[Recorded data]
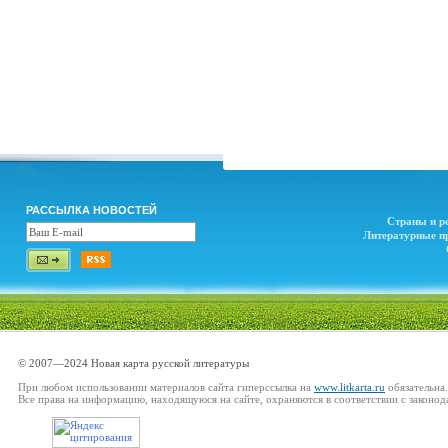
РАССЫЛКА НОВОСТЕЙ
Страны и р
Литературные п
© 2007—2024 Новая карта русской литературы
При любом использовании материалов сайта гиперссылка на
www.litkarta.ru
обязательна.
Все права на информацию, находящуюся на сайте, охраняются в соответствии с законод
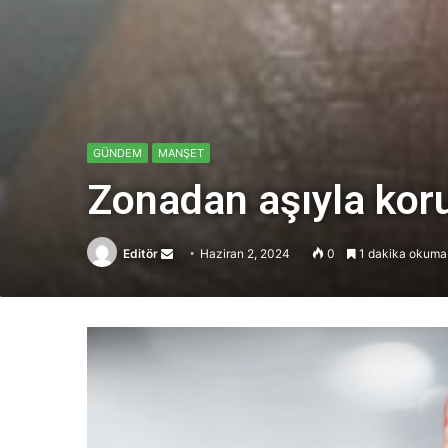
GÜNDEM
MANŞET
Zonadan aşıyla kor
Editör
Send
Haziran 2, 2024
0
1 dakika okuma 
an
email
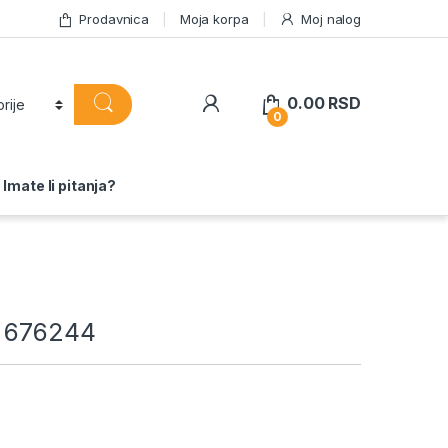
Prodavnica
Moja korpa
Moj nalog
0.00
RSD
0
Imate li pitanja?
s 676244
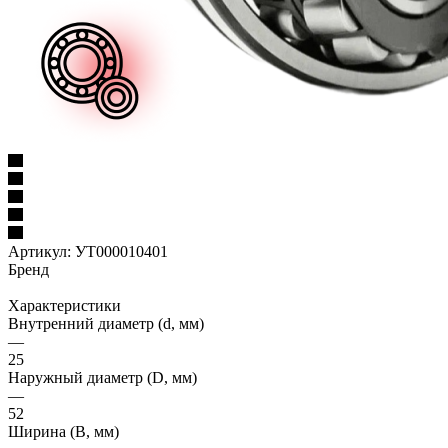
Артикул:
УТ000010401
Бренд
Характеристики
Внутренний диаметр (d, мм)
—
25
Наружный диаметр (D, мм)
—
52
Ширина (B, мм)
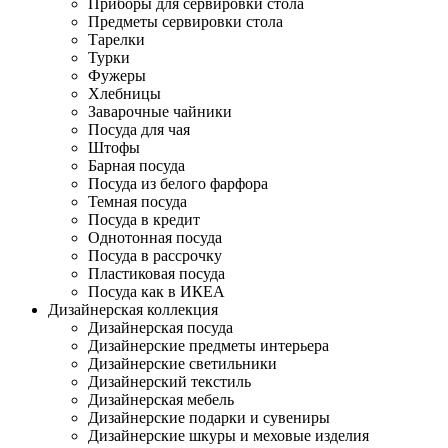
Приборы для сервировки стола
Предметы сервировки стола
Тарелки
Турки
Фужеры
Хлебницы
Заварочные чайники
Посуда для чая
Штофы
Барная посуда
Посуда из белого фарфора
Темная посуда
Посуда в кредит
Однотонная посуда
Посуда в рассрочку
Пластиковая посуда
Посуда как в ИКЕА
Дизайнерская коллекция
Дизайнерская посуда
Дизайнерские предметы интерьера
Дизайнерские светильники
Дизайнерский текстиль
Дизайнерская мебель
Дизайнерские подарки и сувениры
Дизайнерские шкуры и меховые изделия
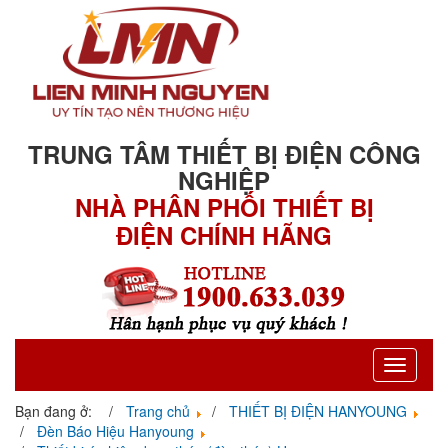
TRUNG TÂM THIẾT BỊ ĐIỆN CÔNG
NGHIỆP
NHÀ PHÂN PHỐI THIẾT BỊ
ĐIỆN CHÍNH HÃNG
Toggle
navigati
Bạn đang ở:
Trang chủ
THIẾT BỊ ĐIỆN HANYOUNG
Đèn Báo Hiệu Hanyoung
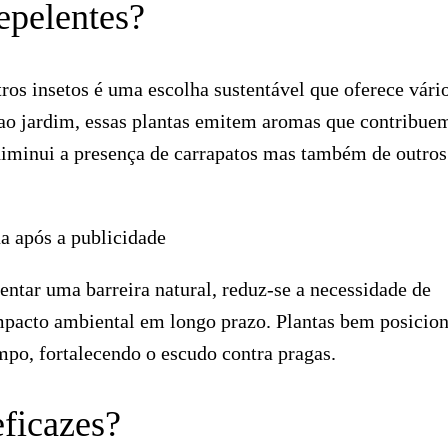
repelentes?
tros insetos é uma escolha sustentável que oferece vári
 ao jardim, essas plantas emitem aromas que contribue
diminui a presença de carrapatos mas também de outros
a após a publicidade
entar uma barreira natural, reduz-se a necessidade de
impacto ambiental em longo prazo. Plantas bem posicio
po, fortalecendo o escudo contra pragas.
eficazes?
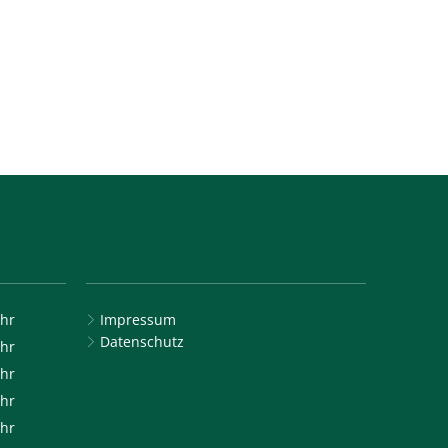
hr
Impressum
16:00 Uhr
Datenschutz
hr
16:00 Uhr
hr
12:00 Uhr
hr
16:00 Uhr
hr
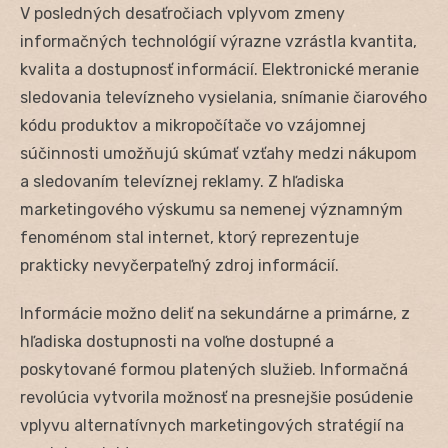
V posledných desaťročiach vplyvom zmeny
informačných technológií výrazne vzrástla kvantita,
kvalita a dostupnosť informácií. Elektronické meranie
sledovania televízneho vysielania, snímanie čiarového
kódu produktov a mikropočítače vo vzájomnej
súčinnosti umožňujú skúmať vzťahy medzi nákupom
a sledovaním televíznej reklamy. Z hľadiska
marketingového výskumu sa nemenej významným
fenoménom stal internet, ktorý reprezentuje
prakticky nevyčerpateľný zdroj informácií.
Informácie možno deliť na sekundárne a primárne, z
hľadiska dostupnosti na voľne dostupné a
poskytované formou platených služieb. Informačná
revolúcia vytvorila možnosť na presnejšie posúdenie
vplyvu alternatívnych marketingových stratégií na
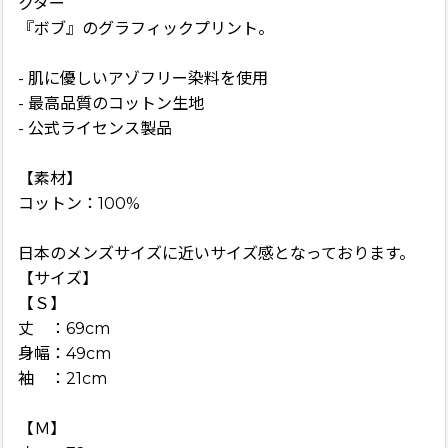
クター
『ボブ』のグラフィックプリント。
- 肌に優しいアゾフリー染料を使用
- 最高品質のコットン生地
- 公式ライセンス製品
【素材】
コットン：100%
日本のメンズサイズに近いサイズ感となっております。
【サイズ】
【Ｓ】
丈 ：69cm
身幅：49cm
袖 ：21cm
【Ｍ】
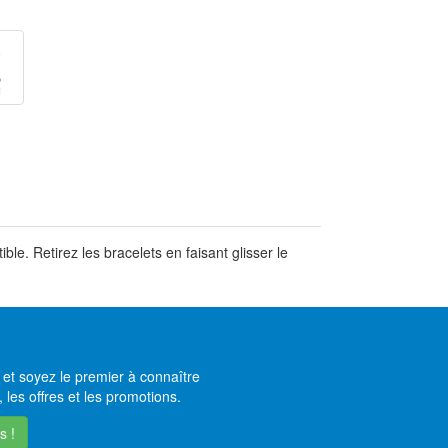
e. Retirez les bracelets en faisant glisser le
et soyez le premier à connaître
 les offres et les promotions.
s !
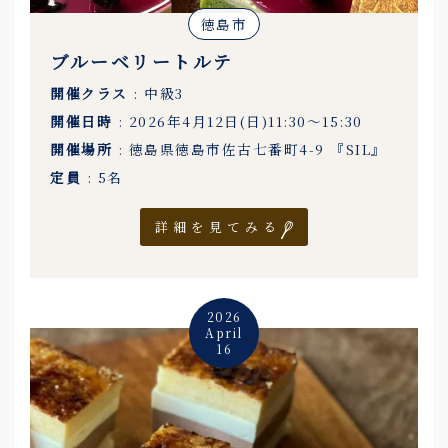
徳島市
ブルーベリートルテ
開催クラス
: 中級3
開催日時
: 2026年4月12日(日)11:30〜15:30
開催場所
: 徳島県徳島市佐古七番町4-9 『SIL』
定員
: 5名
詳細を見てみる
2026
April
16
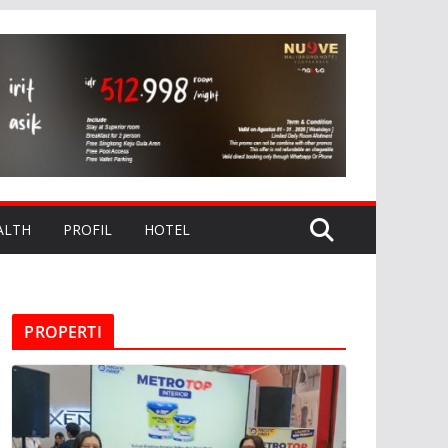
ALTH
PROFIL
HOTEL
PROPERTI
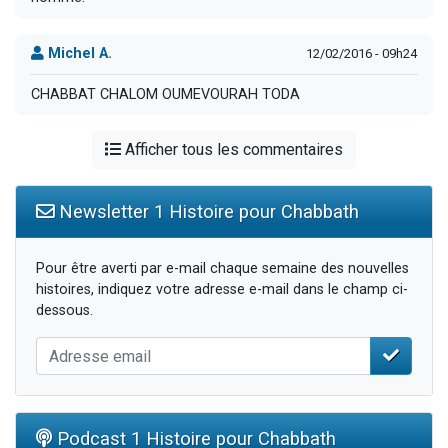
Michel A.
12/02/2016 - 09h24
CHABBAT CHALOM OUMEVOURAH TODA
Afficher tous les commentaires
Newsletter 1 Histoire pour Chabbath
Pour être averti par e-mail chaque semaine des nouvelles
histoires, indiquez votre adresse e-mail dans le champ ci-
dessous.
Podcast 1 Histoire pour Chabbath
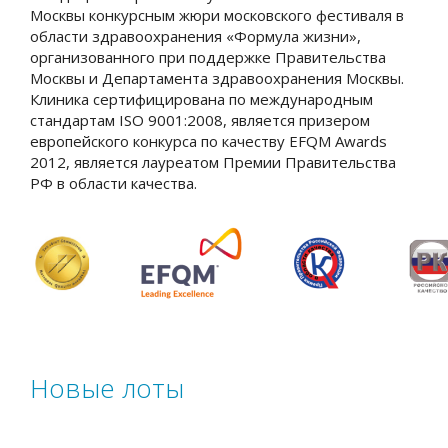
Москвы конкурсным жюри московского фестиваля в
области здравоохранения «Формула жизни»,
организованного при поддержке Правительства
Москвы и Департамента здравоохранения Москвы.
Клиника сертифицирована по международным
стандартам ISO 9001:2008, является призером
европейского конкурса по качеству EFQM Awards
2012, является лауреатом Премии Правительства
РФ в области качества.
Новые лоты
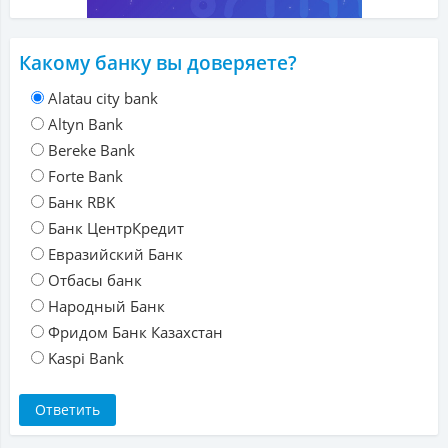
Какому банку вы доверяете?
Alatau city bank
Altyn Bank
Bereke Bank
Forte Bank
Банк RBK
Банк ЦентрКредит
Евразийский Банк
Отбасы банк
Народный Банк
Фридом Банк Казахстан
Kaspi Bank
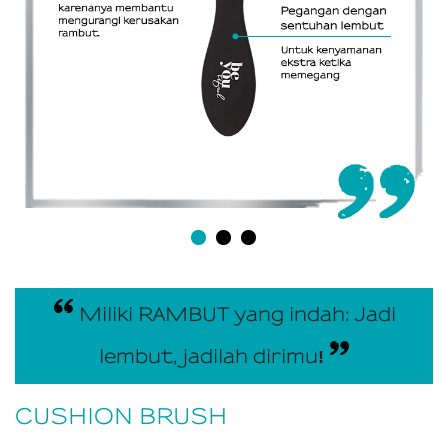
Miliki RAMBUT yang indah: Jadi
lembut, jadilah dirimu
!
CUSHION BRUSH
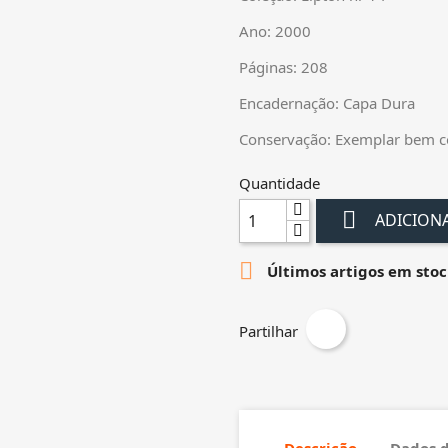
Ano: 2000
Páginas: 208
Encadernação: Capa Dura
Conservação: Exemplar bem c
Quantidade

ADICION

Últimos artigos em stoc
Partilhar
Descrição
Dados 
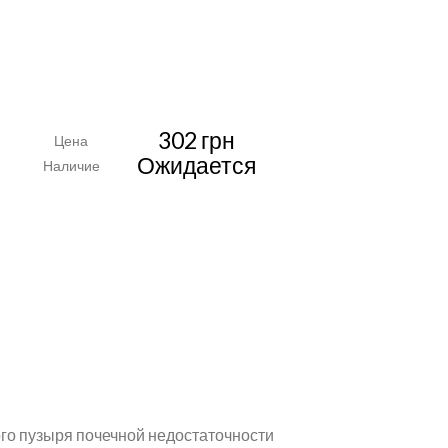
302 грн
Цена
Ожидается
Наличие
ого пузыря почечной недостаточности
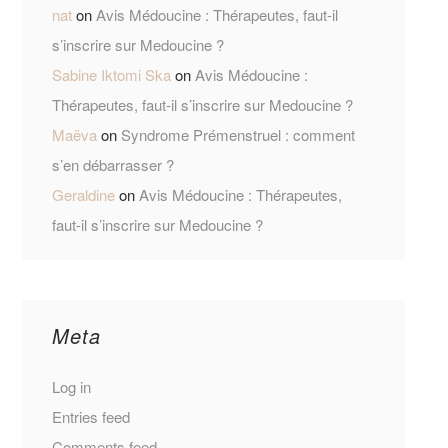
nat
on
Avis Médoucine : Thérapeutes, faut-il
s’inscrire sur Medoucine ?
Sabine Iktomi Ska
on
Avis Médoucine :
Thérapeutes, faut-il s’inscrire sur Medoucine ?
Maëva
on
Syndrome Prémenstruel : comment
s’en débarrasser ?
Geraldine
on
Avis Médoucine : Thérapeutes,
faut-il s’inscrire sur Medoucine ?
Meta
Log in
Entries feed
Comments feed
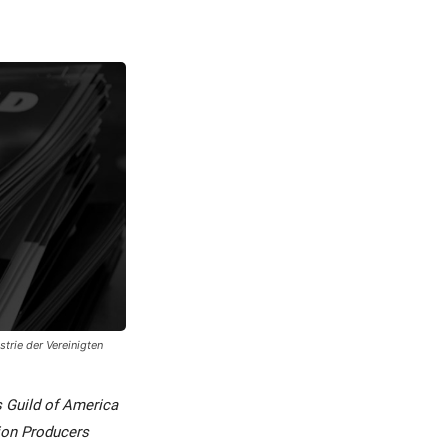
trie der Vereinigten
s Guild of America
sion Producers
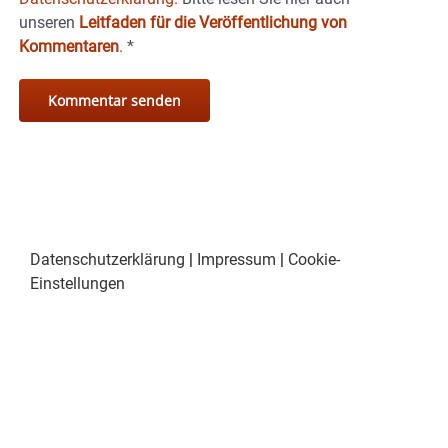
unseren
Leitfaden für die Veröffentlichung von
Kommentaren
.
*
Datenschutzerklärung
|
Impressum
|
Cookie-
Einstellungen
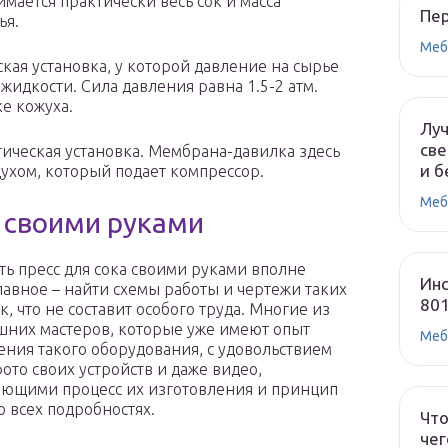
имается практически весь сок и масса
Пе
ья.
Меб
ая установка, у которой давление на сырье
идкости. Сила давления равна 1.5-2 атм.
ке кожуха.
Лу
све
ическая установка. Мембрана-давилка здесь
и б
ухом, который подает компрессор.
Меб
 своими руками
ть пресс для сока своими руками вполне
Инс
лавное – найти схемы работы и чертежи таких
80
, что не составит особого труда. Многие из
шних мастеров, которые уже имеют опыт
Меб
ения такого оборудования, с удовольствием
фото своих устройств и даже видео,
ющими процесс их изготовления и принцип
о всех подробностях.
Что
чег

◆ What is being asked
Transcribe exactly each line of the records from the start up to and including the one with "kvalita a dostupnosť", and leave out every picture.

◆ Worked solution
РАССЫЛКА НОВОСТЕЙ
Страны и р
Литературные п
© 2007—2024 Новая карта русской литературы
При любом использовании материалов сайта гиперссылка на
www.litkarta.ru
обязательна.
Все права на информацию, находящуюся на сайте, охраняются в соответствии с законод
GÜNDEM
MANŞET
Zonadan aşıyla kor
Editör
Send
Haziran 2, 2024
0
1 dakika okuma 
an
email
Prodavnica
Moja korpa
Moj nalog
0.00
RSD
0
Imate li pitanja?
s 676244
Артикул:
УТ000010401
Бренд
Характеристики
Внутренний диаметр (d, мм)
—
25
Наружный диаметр (D, мм)
—
52
Ширина (B, мм)
Приборы для сервировки стола
Предметы сервировки стола
Тарелки
Турки
Фужеры
Хлебницы
Заварочные чайники
Посуда для чая
Штофы
Барная посуда
Посуда из белого фарфора
Темная посуда
Посуда в кредит
Однотонная посуда
Посуда в рассрочку
Пластиковая посуда
Посуда как в ИКЕА
Дизайнерская коллекция
Дизайнерская посуда
Дизайнерские предметы интерьера
Дизайнерские светильники
Дизайнерский текстиль
Дизайнерская мебель
Дизайнерские подарки и сувениры
Дизайнерские шкуры и меховые изделия
TRUNG TÂM THIẾT BỊ ĐIỆN CÔNG
NGHIỆP
NHÀ PHÂN PHỐI THIẾT BỊ
ĐIỆN CHÍNH HÃNG
Toggle
navigati
Bạn đang ở:
Trang chủ
THIẾT BỊ ĐIỆN HANYOUNG
Đèn Báo Hiệu Hanyoung
repelentes?
tros insetos é uma escolha sustentável que oferece vári
 ao jardim, essas plantas emitem aromas que contribue
diminui a presença de carrapatos mas também de outros
a após a publicidade
entar uma barreira natural, reduz-se a necessidade de
impacto ambiental em longo prazo. Plantas bem posicio
po, fortalecendo o escudo contra pragas.
eficazes?
hr
Impressum
16:00 Uhr
Datenschutz
hr
16:00 Uhr
hr
12:00 Uhr
hr
16:00 Uhr
hr
V posledných desaťročiach vplyvom zmeny
informačných technológií výrazne vzrástla kvantita,
kvalita a dostupnosť informácií. Elektronické meranie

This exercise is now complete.